→ Exercise brief: All of the data that follows is to be written out exactly, with images excluded.

→ Data records:
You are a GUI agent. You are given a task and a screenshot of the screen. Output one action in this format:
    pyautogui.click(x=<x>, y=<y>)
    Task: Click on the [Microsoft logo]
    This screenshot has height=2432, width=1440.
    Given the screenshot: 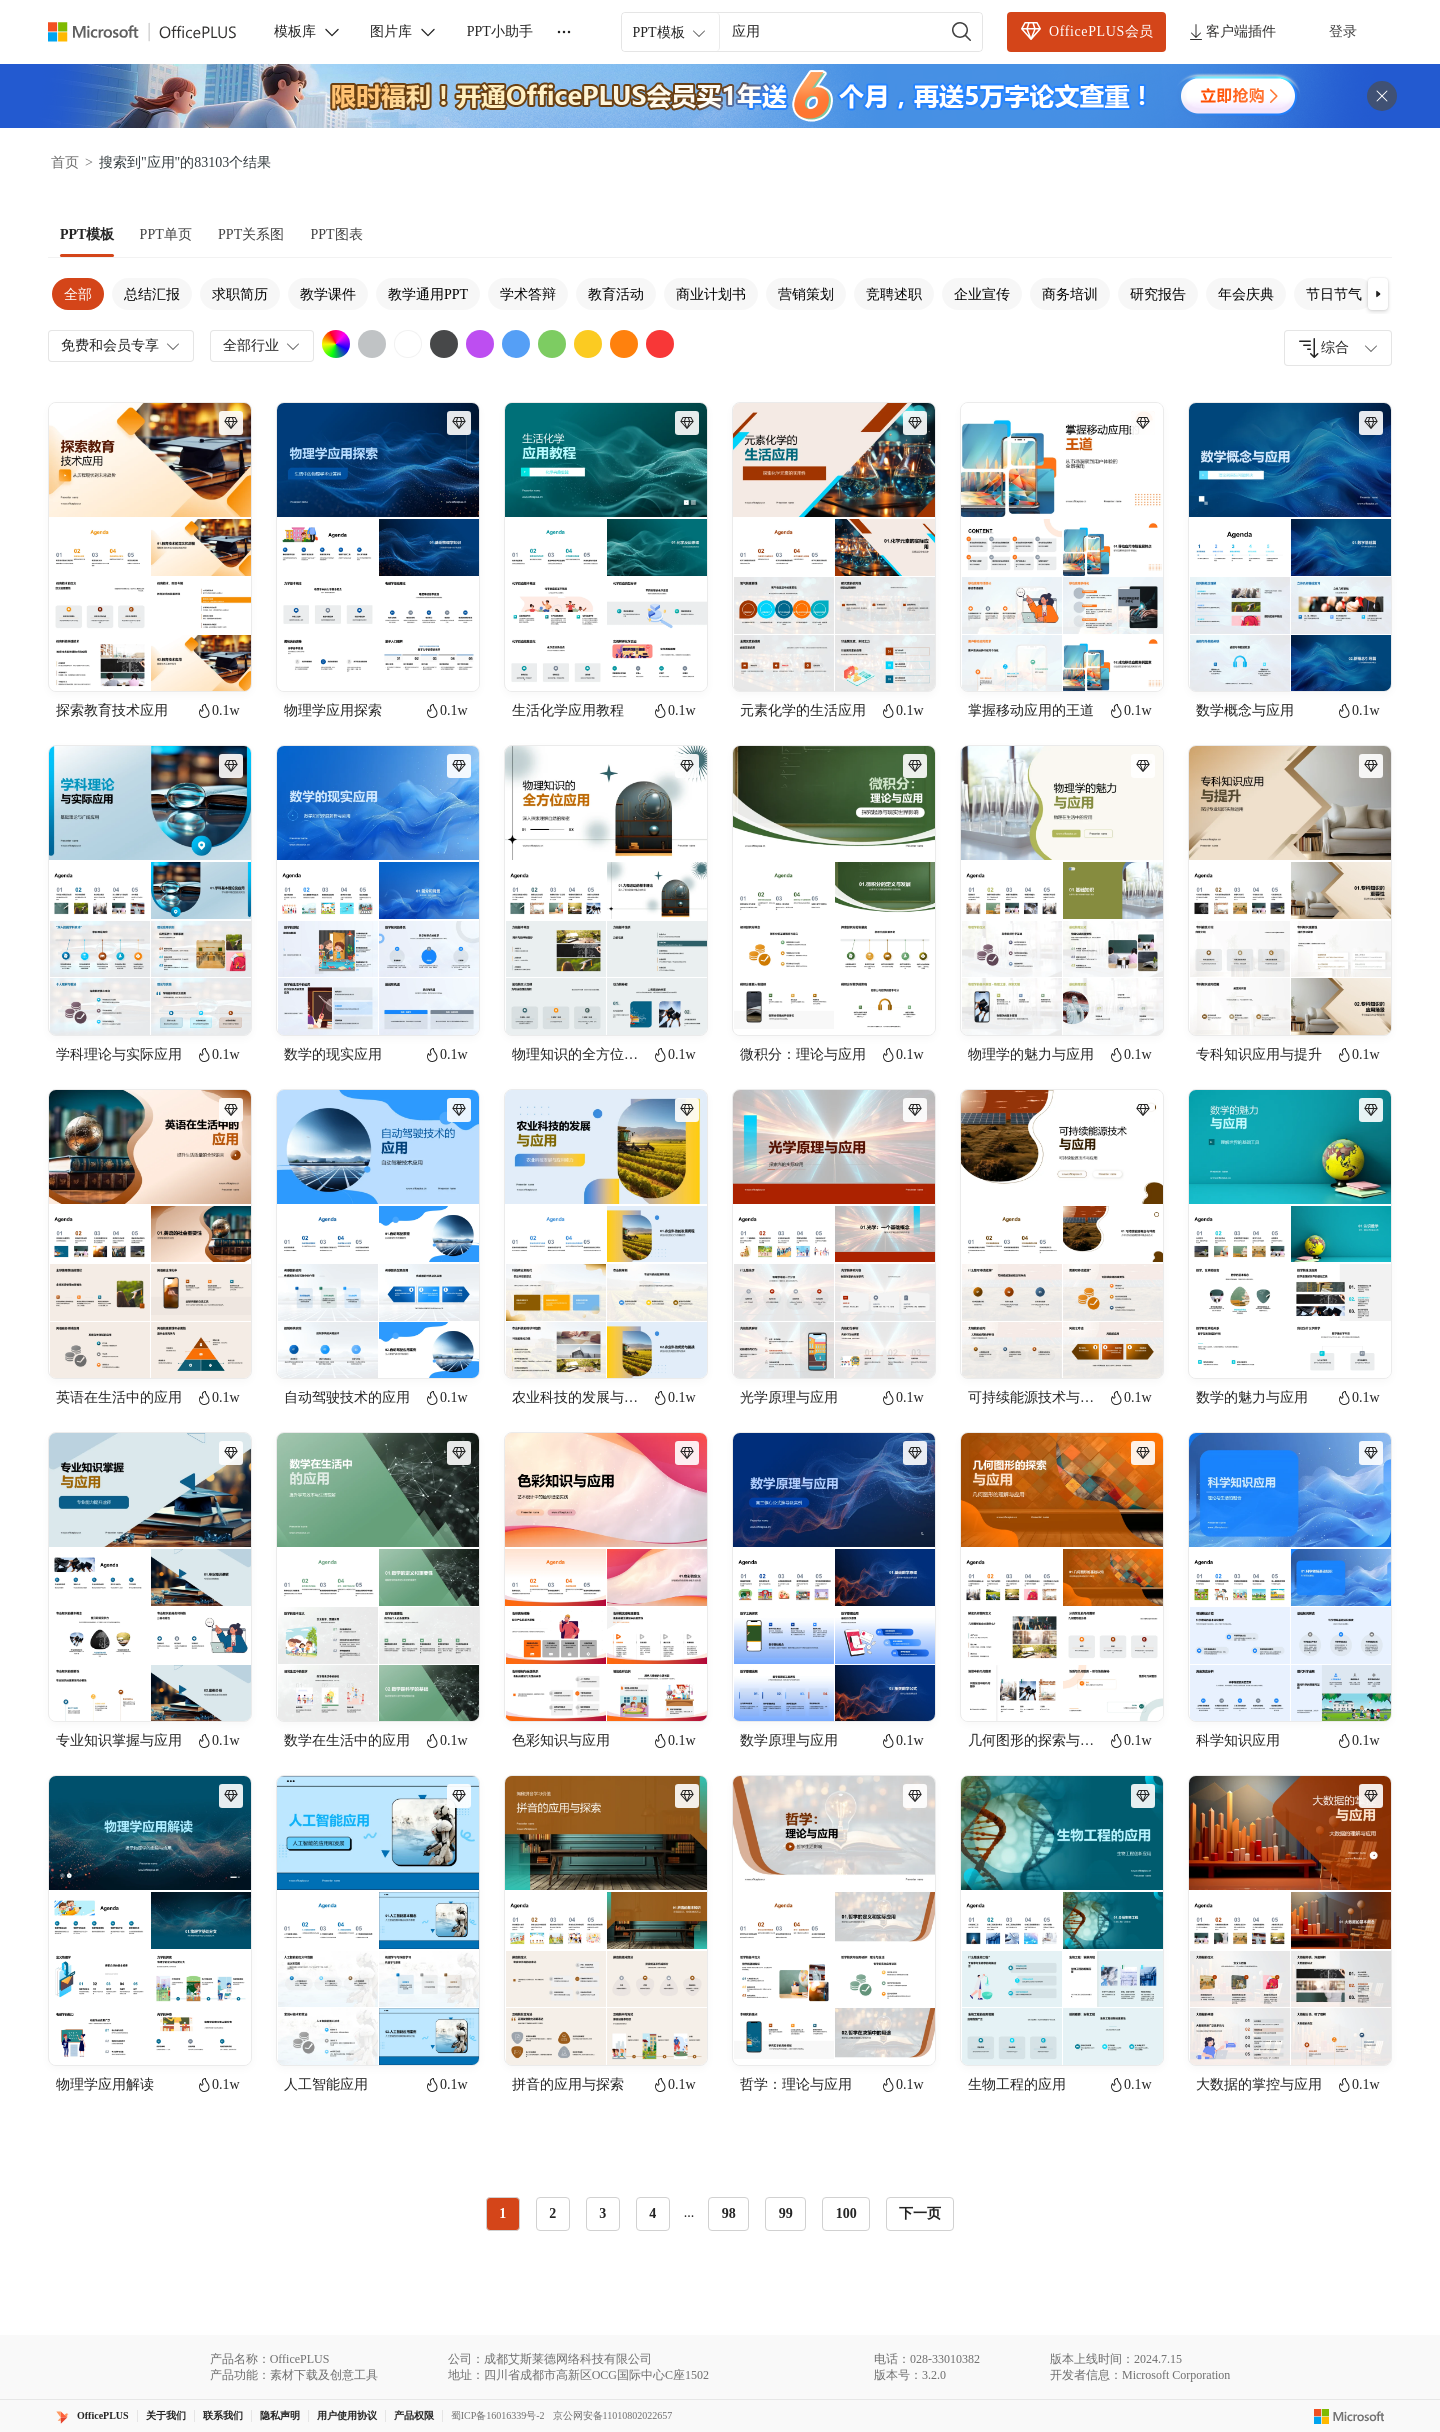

→ Expected answer:
You are a GUI agent. You are given a task and a screenshot of the screen. Output one action in this format:
    pyautogui.click(x=<x>, y=<y>)
    Task: Click on the [Microsoft logo]
    This screenshot has height=2432, width=1440.
    Given the screenshot: 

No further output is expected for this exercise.